I had the great opportunity to meet Michelli when I attended the American Library Association Conference in Chicago. Just a few weeks before the conference I learned that the OCLC Symposium on “Leadership Beyond the Recession” (always held on Friday afternoons of every ALA Midwinter and Annual Conference) was having Michelli as their speaker. Having read his works I was glad I’d be in Chicago for the program. I even mentioned it here at DBL, and was surprised when Michelli himself left a comment on the post. It got even better about a week later when OCLC invited me to participate in the program by joining a panel of librarians who would talk about their library user experiences after Michelli completed his presentation. You can view a streaming video of the post-presentation discussion here.

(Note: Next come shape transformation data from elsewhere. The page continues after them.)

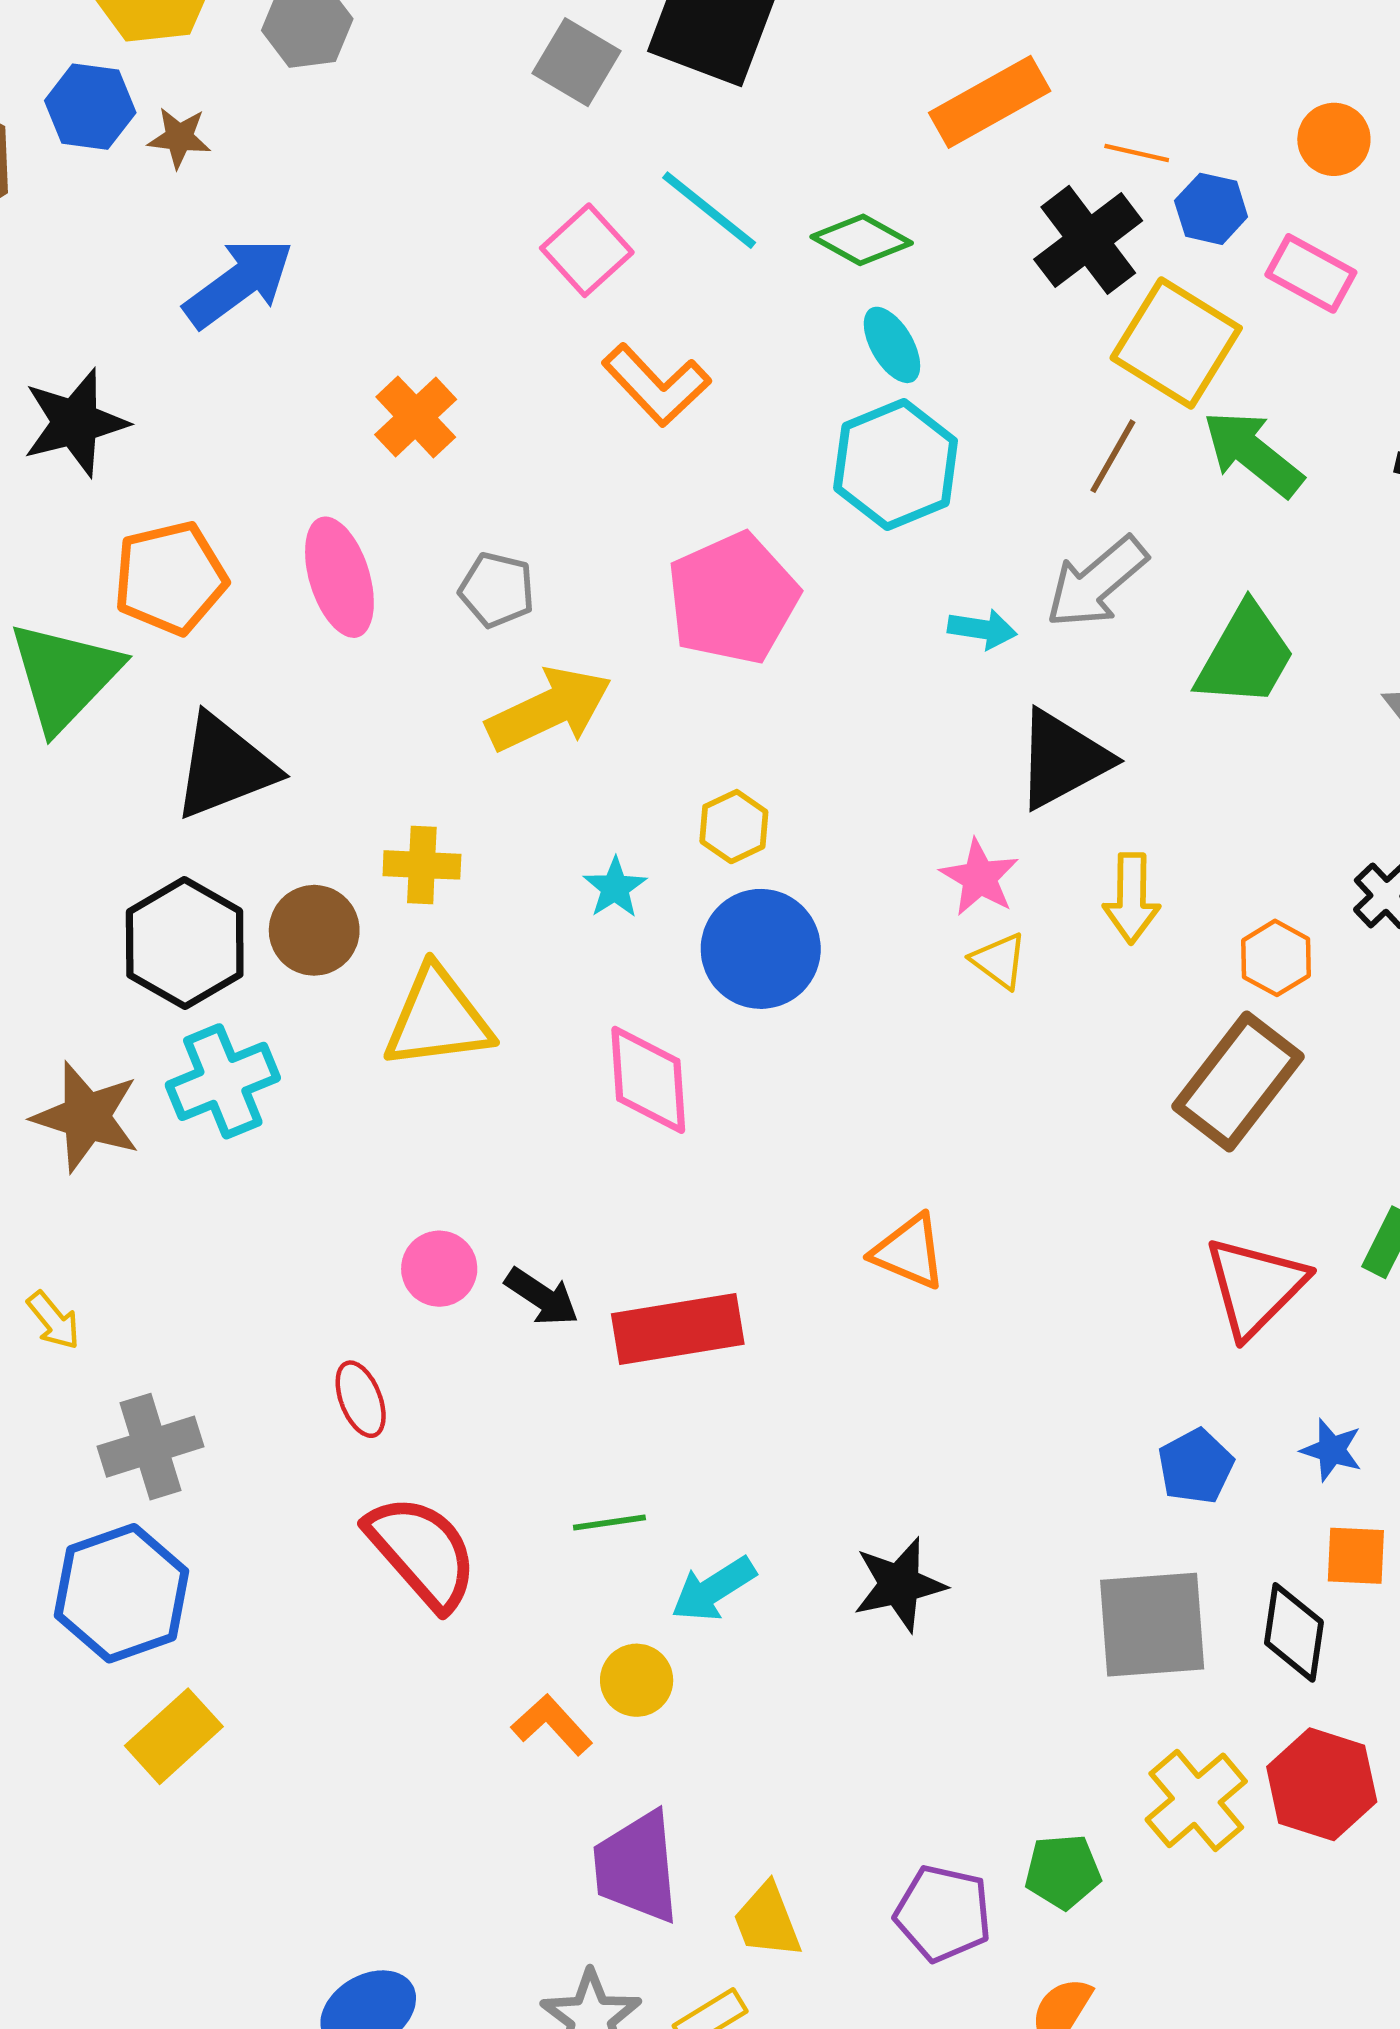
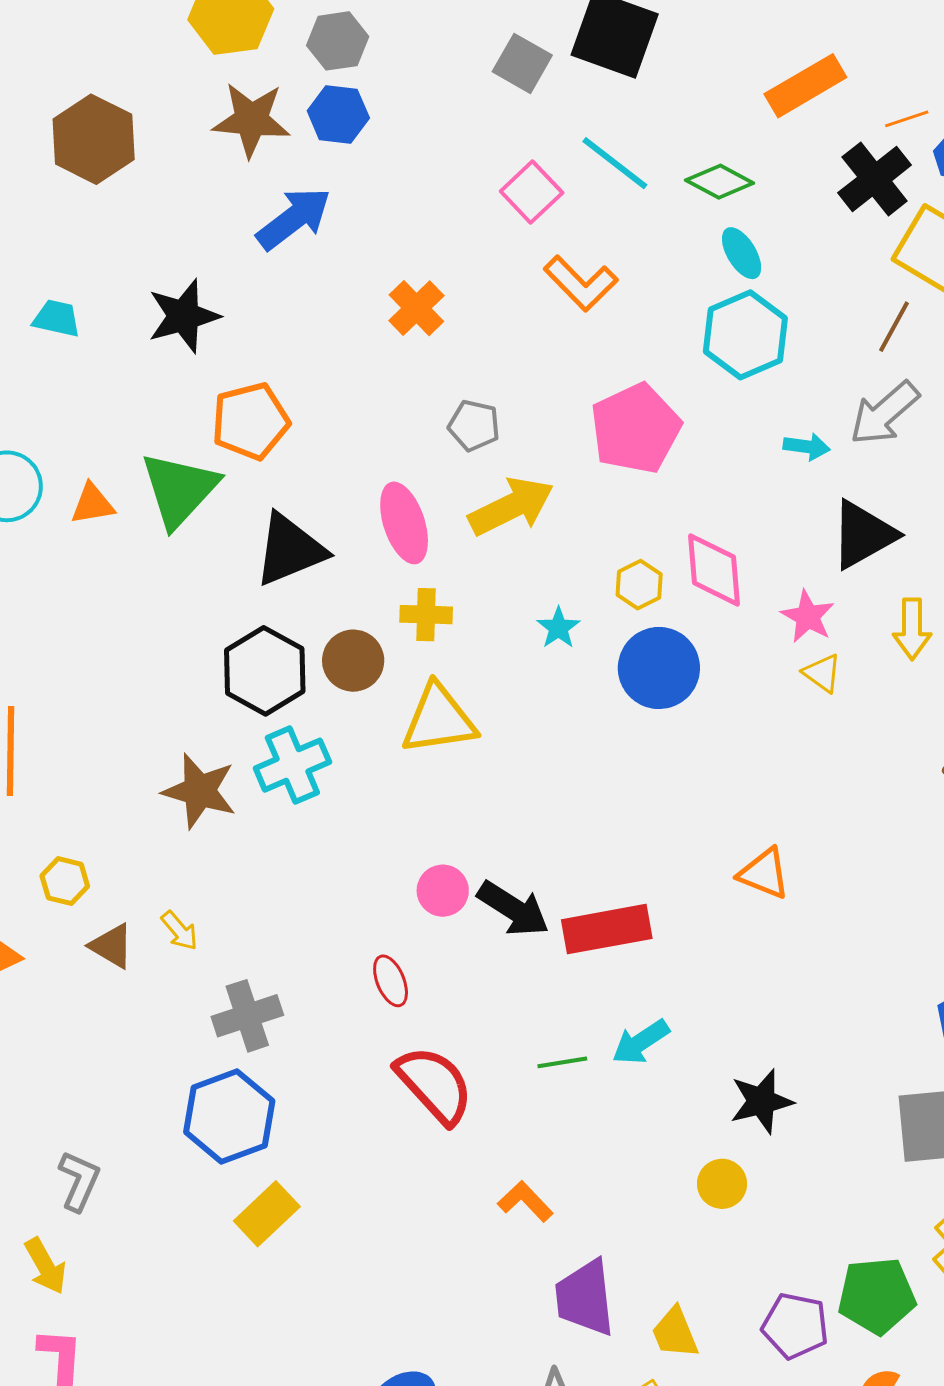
blue hexagon: (90, 107) -> (338, 114), moved
brown star: (179, 138) -> (251, 120), size x1.8
orange line: (1137, 153) -> (907, 119), turned -30
pink ellipse: (339, 577) -> (404, 523), moved
pink diamond: (648, 1080) -> (714, 570), moved
black arrow: (542, 1297) -> (513, 909), size x1.4
cyan arrow: (713, 1589) -> (641, 1042), moved
yellow circle: (637, 1680) -> (722, 1184), moved
green pentagon: (1063, 1872) -> (877, 1296), size x1.5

Rather than give you a play-by-play of the talk, I’ll just refer you over to It’s All Good where one of the bloggers (Alice) summarized the presentation. I’ll just bring some attention to one thing that stood out for me – the Experiential Brand Statement. The idea is to create a brand based on the user’s interaction with your product or service – an experiential brand. For the Pike’s Peak Fish Market the experiential brand was “make everyone feel special”. It was just that simple. The folks who worked at the first market sought to make everyone they interacted with feel as though they were world famous. Michelli told us that prior to the experiential brand the Market nearly went out of business. The Ritz-Carlton’s experiential brand is “create the home of a loving parent”. They want all their guests to experience what it feels like to get the special treatment from a parent. And this really interesting article about Darden Restaurants (Olive Garden, Red Lobster, etc) discusses the experiential brands they create. Olive Garden’s experience is to “make you feel like you are joining an Italian family for a meal” and that experiential brand is designed into the décor of the restaurant.
The benefit of developing an experiential brand, as Michelli pointed out, is creating customer loyalty. Fifty percent of customers desert a business because of a bad experience. But customers are three times as likely to be loyal to a business if the customer feels like he or she has a bond with the product or service. So you can’t underestimate the value of creating good relationships that build these bonds. The library workers must be the transforming agents. They must be connected to the EBS. That helps to ensure that every touchpoint in the library will reinforce the EBS.
So what’s a good EBS for your library? I’m working on mine.